Last year, Satyajit Das chose to emulate Taleb with his Traders, Guns and Money. The "guns" piece requires some explaining, but the book mostly tries to seem savvy while introducing OTC derivatives markets to laymen. This year there were several new books in the genre. Espen Haug's Derivatives Models on Models serves up a bizarre mix of derivatives comics, artworks and guest articles. Riccardo Rebonato also bellied up to the bar with his non-contribution to risk management Plight of the Fortune Tellers.
One book in the finance guru genre actually won a Best of 2007 Award. It is Richard Bookstaber's Demon of Our Own Design. Like other books in the genre, it is flawed. Bookstaber develops a thesis that financial markets are a complex, tightly-coupled system that inevitably produces the occasional bubble or blow-up. In his view, regulation can exasperate rather than alleviate the problem. He makes his argument heuristically and with analogies rather than financial facts. Instead of looking at specific regulatory initiatives, we read about the Three Mile Island nuclear catastrophe and the Jet Blue airliner crash. There are lengthy discussions of biology and "survival of the fittest." Bookstaber concludes from all this that markets need to be simplified rather than overregulated. But he waits until the book's last page to say this, too late to explain or clarify the proposal, let alone address implementation. That being said, simplify-rather-than-regulate is just one of several topics percolating through the book, and the others make for wonderful reading. Bookstaber offers a revealing account of his years at Morgan Stanley, Salomon Brothers and then Citigroup. He worked in portfolio insurance during the 1987 stock market meltdown. He interacted daily with the Salomon Brothers fixed income arbitrage group—the same people who launched the disastrous hedge fund LTCM. He witnessed the origins, spectacular success and ultimate decline of pairs trading. There are so many anecdotes, insights and historical clarifications here. Anyone who knows their vega from their gamma will love the material.

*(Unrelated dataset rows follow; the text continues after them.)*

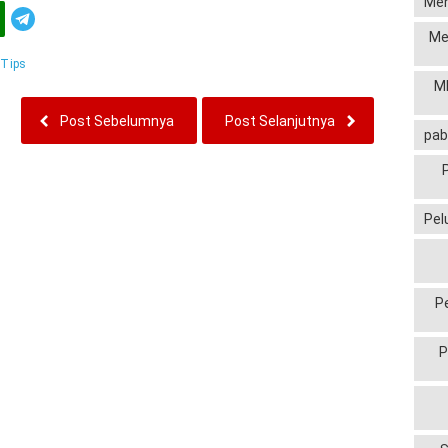
Men
Telegram
Me
:
Tips
MP
Post Sebelumnya
Post Selanjutnya
pab
Pel
P
P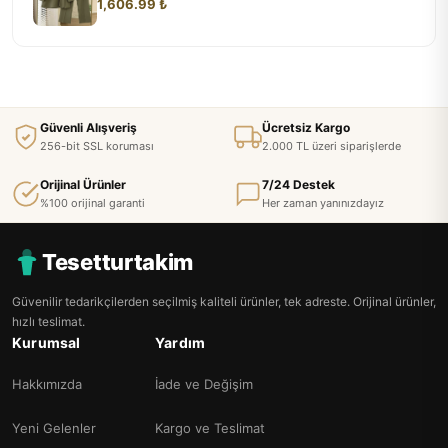
1,606.99 ₺
Güvenli Alışveriş
Ücretsiz Kargo
256-bit SSL koruması
2.000 TL üzeri siparişlerde
Orijinal Ürünler
7/24 Destek
%100 orijinal garanti
Her zaman yanınızdayız
Tesetturtakim
Güvenilir tedarikçilerden seçilmiş kaliteli ürünler, tek adreste. Orijinal ürünler,
hızlı teslimat.
Kurumsal
Yardım
Hakkımızda
İade ve Değişim
Yeni Gelenler
Kargo ve Teslimat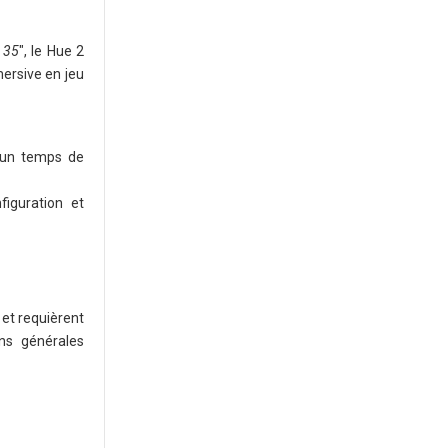
 35
", le Hue 2
ersive en jeu
c un temps de
iguration et
et requièrent
ons générales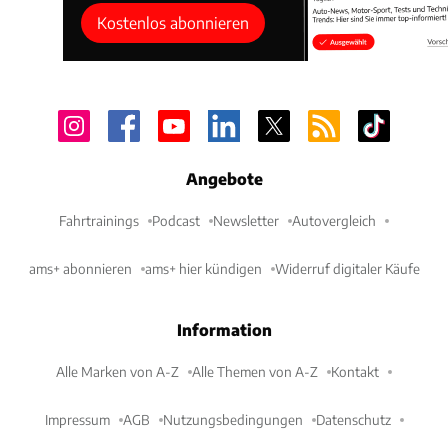
Kostenlos abonnieren
Angebote
Fahrtrainings
Podcast
Newsletter
Autovergleich
ams+ abonnieren
ams+ hier kündigen
Widerruf digitaler Käufe
Information
Alle Marken von A-Z
Alle Themen von A-Z
Kontakt
Impressum
AGB
Nutzungsbedingungen
Datenschutz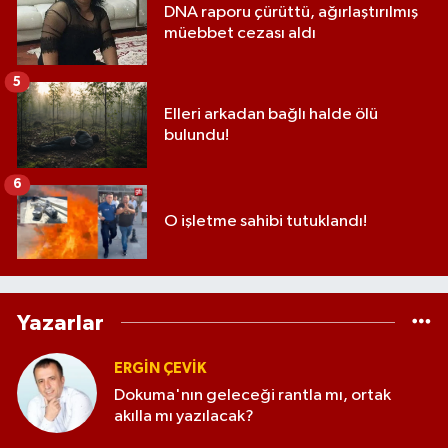
DNA raporu çürüttü, ağırlaştırılmış
müebbet cezası aldı
5
Elleri arkadan bağlı halde ölü
bulundu!
6
O işletme sahibi tutuklandı!
Yazarlar
ERGIN ÇEVİK
Dokuma'nın geleceği rantla mı, ortak
akılla mı yazılacak?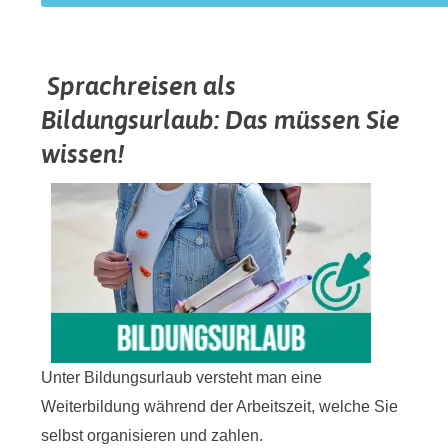
Sprachreisen als
Bildungsurlaub: Das müssen Sie
wissen!
Unter Bildungsurlaub versteht man eine
Weiterbildung während der Arbeitszeit, welche Sie
selbst organisieren und zahlen.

Of all this year's award winners, Bookstaber's book is the one everyone will be reading on the trading floor. (Almost everyone, by the way, will also be reading Charles Gasparino's King of the Club, which I have already mentioned.)

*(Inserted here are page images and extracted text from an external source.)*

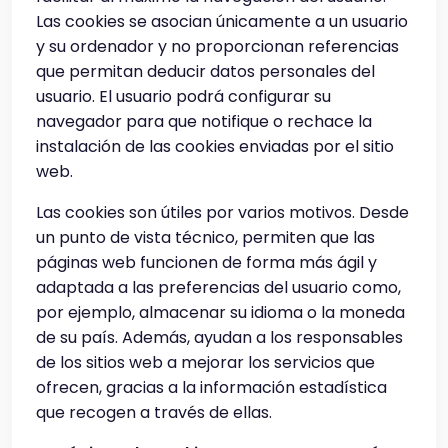
Las cookies se asocian únicamente a un usuario
y su ordenador y no proporcionan referencias
que permitan deducir datos personales del
usuario. El usuario podrá configurar su
navegador para que notifique o rechace la
instalación de las cookies enviadas por el sitio
web.
Las cookies son útiles por varios motivos. Desde
un punto de vista técnico, permiten que las
páginas web funcionen de forma más ágil y
adaptada a las preferencias del usuario como,
por ejemplo, almacenar su idioma o la moneda
de su país. Además, ayudan a los responsables
de los sitios web a mejorar los servicios que
ofrecen, gracias a la información estadística
que recogen a través de ellas.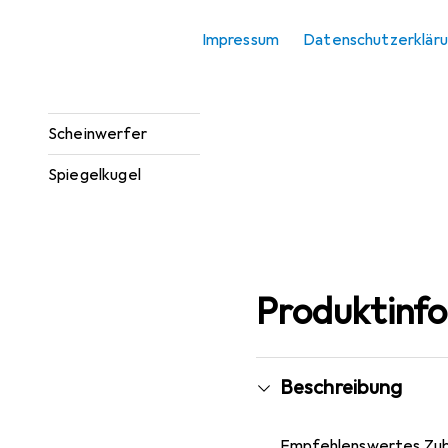
Lichttechnik
Zubehör
Impressum
Datenschutzerklär
Montage
Lichttechnik
Scheinwerfer
Spiegelkugel
Produktinf
Beschreibung
Empfehlenswertes Zu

The two final winners of awards this year are Jochen Andritzky's Sovereign Default Risk Valuation and Sergio Scandizzo's Operational Risk Manager's Guide. The former is an expansive look at sovereign debt leading up to a sophisticated discussion of valuation. History is recounted back to the early 1800's, with especially detailed accounts of recent restructurings. The latter is one of the most practical books on operational risk—actually, risk management generally—I have ever read.